Work task
Any picture in the listing is left out of the copy; all else is duplicated exactly.

Data for processing Block Start

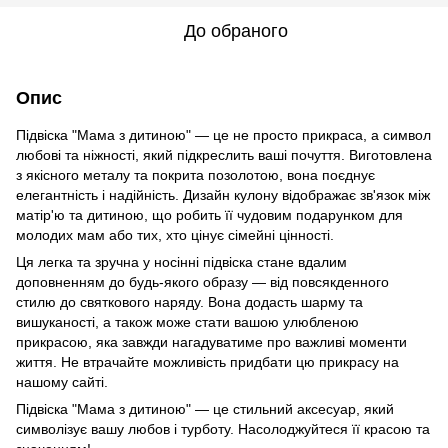
До обраного
Опис
Підвіска "Мама з дитиною" — це не просто прикраса, а символ
любові та ніжності, який підкреслить ваші почуття. Виготовлена
з якісного металу та покрита позолотою, вона поєднує
елегантність і надійність. Дизайн кулону відображає зв'язок між
матір'ю та дитиною, що робить її чудовим подарунком для
молодих мам або тих, хто цінує сімейні цінності.
Ця легка та зручна у носінні підвіска стане вдалим
доповненням до будь-якого образу — від повсякденного
стилю до святкового наряду. Вона додасть шарму та
вишуканості, а також може стати вашою улюбленою
прикрасою, яка завжди нагадуватиме про важливі моменти
життя. Не втрачайте можливість придбати цю прикрасу на
нашому сайті.
Підвіска "Мама з дитиною" — це стильний аксесуар, який
символізує вашу любов і турботу. Насолоджуйтеся її красою та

Data for processing Block End

Reply to the task
До обраного
Опис
Підвіска "Мама з дитиною" — це не просто прикраса, а символ
любові та ніжності, який підкреслить ваші почуття. Виготовлена
з якісного металу та покрита позолотою, вона поєднує
елегантність і надійність. Дизайн кулону відображає зв'язок між
матір'ю та дитиною, що робить її чудовим подарунком для
молодих мам або тих, хто цінує сімейні цінності.
Ця легка та зручна у носінні підвіска стане вдалим
доповненням до будь-якого образу — від повсякденного
стилю до святкового наряду. Вона додасть шарму та
вишуканості, а також може стати вашою улюбленою
прикрасою, яка завжди нагадуватиме про важливі моменти
життя. Не втрачайте можливість придбати цю прикрасу на
нашому сайті.
Підвіска "Мама з дитиною" — це стильний аксесуар, який
символізує вашу любов і турботу. Насолоджуйтеся її красою та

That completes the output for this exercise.